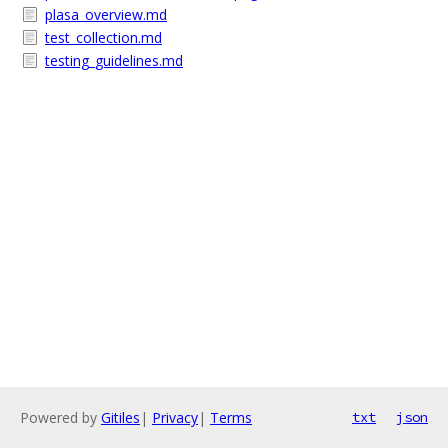
plasa_overview.md
test_collection.md
testing_guidelines.md
Powered by
Gitiles
|
Privacy
|
Terms
txt
json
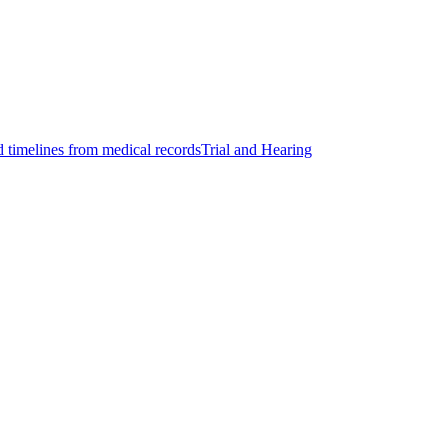
d timelines from medical records
Trial and Hearing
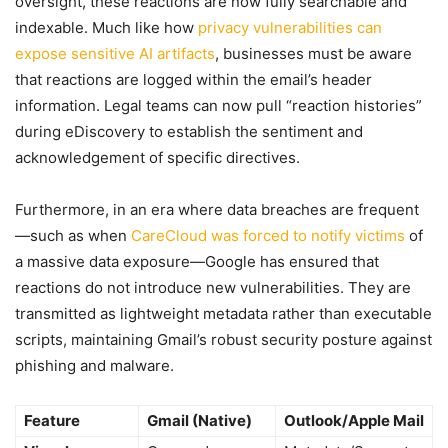
oversight, these reactions are now fully searchable and
indexable. Much like how
privacy vulnerabilities can
expose sensitive AI artifacts
, businesses must be aware
that reactions are logged within the email’s header
information. Legal teams can now pull “reaction histories”
during eDiscovery to establish the sentiment and
acknowledgement of specific directives.
Furthermore, in an era where data breaches are frequent
—such as when
CareCloud was forced to notify victims
of
a massive data exposure—Google has ensured that
reactions do not introduce new vulnerabilities. They are
transmitted as lightweight metadata rather than executable
scripts, maintaining Gmail’s robust security posture against
phishing and malware.
Feature
Gmail (Native)
Outlook/Apple Mail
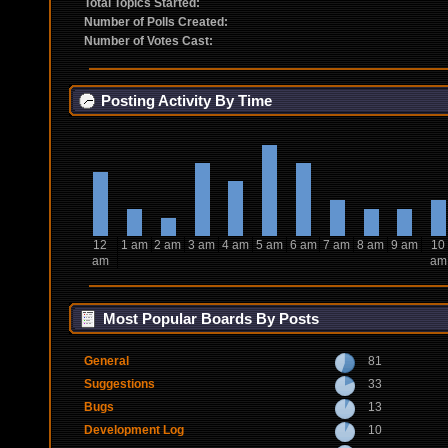
Total Topics Started:
Number of Polls Created:
Number of Votes Cast:
Posting Activity By Time
12
1 am
2 am
3 am
4 am
5 am
6 am
7 am
8 am
9 am
10
am
am
Most Popular Boards By Posts
General
81
Suggestions
33
Bugs
13
Development Log
10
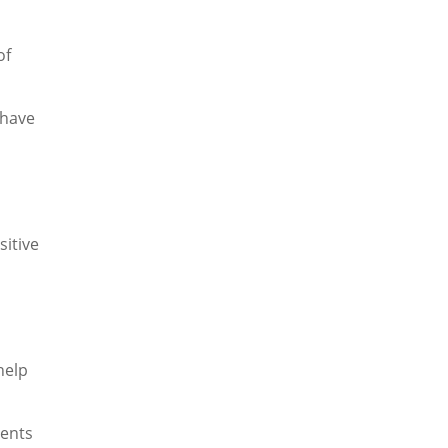
of
 have
sitive
help
dents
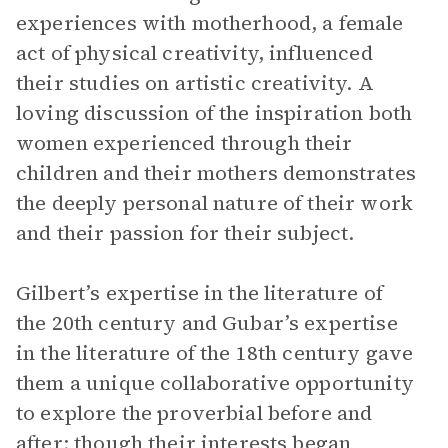
experiences with motherhood, a female
act of physical creativity, influenced
their studies on artistic creativity. A
loving discussion of the inspiration both
women experienced through their
children and their mothers demonstrates
the deeply personal nature of their work
and their passion for their subject.
Gilbert’s expertise in the literature of
the 20th century and Gubar’s expertise
in the literature of the 18th century gave
them a unique collaborative opportunity
to explore the proverbial before and
after; though their interests began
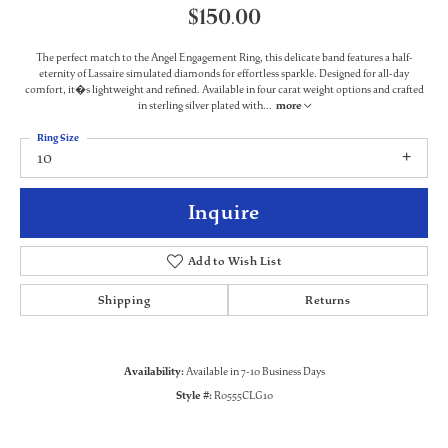
$150.00
The perfect match to the Angel Engagement Ring, this delicate band features a half-
eternity of Lassaire simulated diamonds for effortless sparkle. Designed for all-day
comfort, it�s lightweight and refined. Available in four carat weight options and crafted
in sterling silver plated with
...
more
Ring Size
10
Inquire
Add to Wish List
Shipping
Returns
Availability:
Available in 7-10 Business Days
Style #:
R0555CLG10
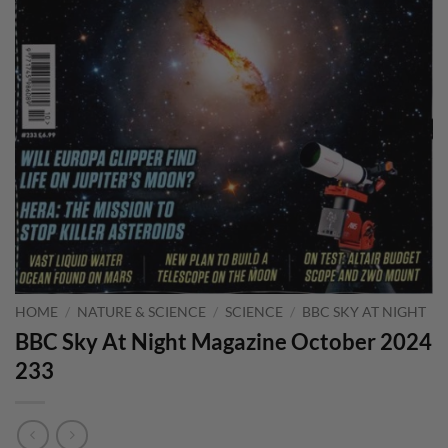
HOME
/
NATURE & SCIENCE
/
SCIENCE
/
BBC SKY AT NIGHT
BBC Sky At Night Magazine October 2024
233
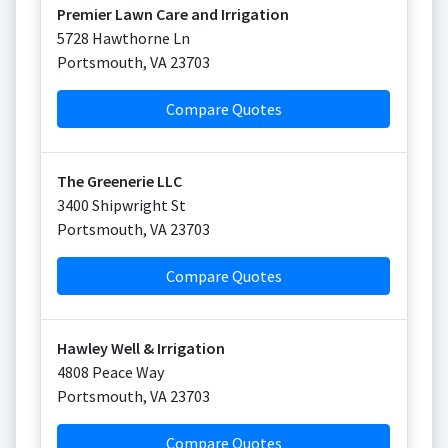
Premier Lawn Care and Irrigation
5728 Hawthorne Ln
Portsmouth
,
VA
23703
Compare Quotes
The Greenerie LLC
3400 Shipwright St
Portsmouth
,
VA
23703
Compare Quotes
Hawley Well & Irrigation
4808 Peace Way
Portsmouth
,
VA
23703
Compare Quotes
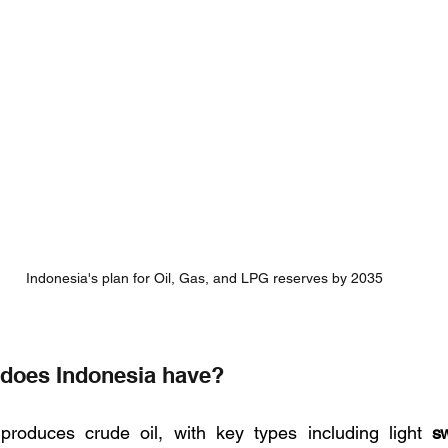
Indonesia's plan for Oil, Gas, and LPG reserves by 2035
l does Indonesia have?
 produces crude oil, with key types including light 
s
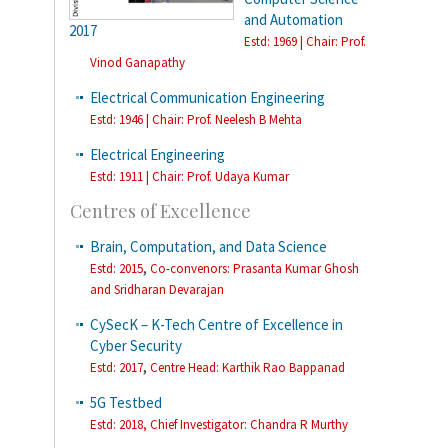
and Automation
2017
Estd: 1969 | Chair: Prof.
Vinod Ganapathy
Electrical Communication Engineering
Estd: 1946 | Chair: Prof. Neelesh B Mehta
Electrical Engineering
Estd: 1911 | Chair: Prof. Udaya Kumar
Centres of Excellence
Brain, Computation, and Data Science
,
Estd: 2015
Co-convenors: Prasanta Kumar Ghosh
and Sridharan Devarajan
CySecK – K-Tech Centre of Excellence in
Cyber Security
,
Estd: 2017
Centre Head: Karthik Rao Bappanad
5G Testbed
Estd: 2018,
Chief Investigator: Chandra R Murthy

══════════

EXERCISE. Could you print the listing above word for word, without its pictures?

EXERCISE ANSWER.
plasa_overview.md
test_collection.md
testing_guidelines.md
Powered by
Gitiles
|
Privacy
|
Terms
txt
json
d timelines from medical records
Trial and Hearing
oversight, these reactions are now fully searchable and
indexable. Much like how
privacy vulnerabilities can
expose sensitive AI artifacts
, businesses must be aware
that reactions are logged within the email’s header
information. Legal teams can now pull “reaction histories”
during eDiscovery to establish the sentiment and
acknowledgement of specific directives.
Furthermore, in an era where data breaches are frequent
—such as when
CareCloud was forced to notify victims
of
a massive data exposure—Google has ensured that
reactions do not introduce new vulnerabilities. They are
transmitted as lightweight metadata rather than executable
scripts, maintaining Gmail’s robust security posture against
phishing and malware.
Feature
Gmail (Native)
Outlook/Apple Mail
Total Topics Started:
Number of Polls Created:
Number of Votes Cast:
Posting Activity By Time
12
1 am
2 am
3 am
4 am
5 am
6 am
7 am
8 am
9 am
10
am
am
Most Popular Boards By Posts
General
81
Suggestions
33
Bugs
13
Development Log
10
of
 have
sitive
help
dents
experiences with motherhood, a female
act of physical creativity, influenced
their studies on artistic creativity. A
loving discussion of the inspiration both
women experienced through their
children and their mothers demonstrates
the deeply personal nature of their work
and their passion for their subject.
Gilbert’s expertise in the literature of
the 20th century and Gubar’s expertise
in the literature of the 18th century gave
them a unique collaborative opportunity
to explore the proverbial before and
after; though their interests began
$150.00
The perfect match to the Angel Engagement Ring, this delicate band features a half-
eternity of Lassaire simulated diamonds for effortless sparkle. Designed for all-day
comfort, it�s lightweight and refined. Available in four carat weight options and crafted
in sterling silver plated with
...
more
Ring Size
10
Inquire
Add to Wish List
Shipping
Returns
Availability:
Available in 7-10 Business Days
Style #:
R0555CLG10
HOME
/
NATURE & SCIENCE
/
SCIENCE
/
BBC SKY AT NIGHT
BBC Sky At Night Magazine October 2024
233
Premier Lawn Care and Irrigation
5728 Hawthorne Ln
Portsmouth
,
VA
23703
Compare Quotes
The Greenerie LLC
3400 Shipwright St
Portsmouth
,
VA
23703
Compare Quotes
Hawley Well & Irrigation
4808 Peace Way
Portsmouth
,
VA
23703
Compare Quotes
Indonesia's plan for Oil, Gas, and LPG reserves by 2035
l does Indonesia have?
 produces crude oil, with key types including light 
s
and Automation
2017
Estd: 1969 | Chair: Prof.
Vinod Ganapathy
Electrical Communication Engineering
Estd: 1946 | Chair: Prof. Neelesh B Mehta
Electrical Engineering
Estd: 1911 | Chair: Prof. Udaya Kumar
Centres of Excellence
Brain, Computation, and Data Science
,
Estd: 2015
Co-convenors: Prasanta Kumar Ghosh
and Sridharan Devarajan
CySecK – K-Tech Centre of Excellence in
Cyber Security
,
Estd: 2017
Centre Head: Karthik Rao Bappanad
5G Testbed
Estd: 2018,
Chief Investigator: Chandra R Murthy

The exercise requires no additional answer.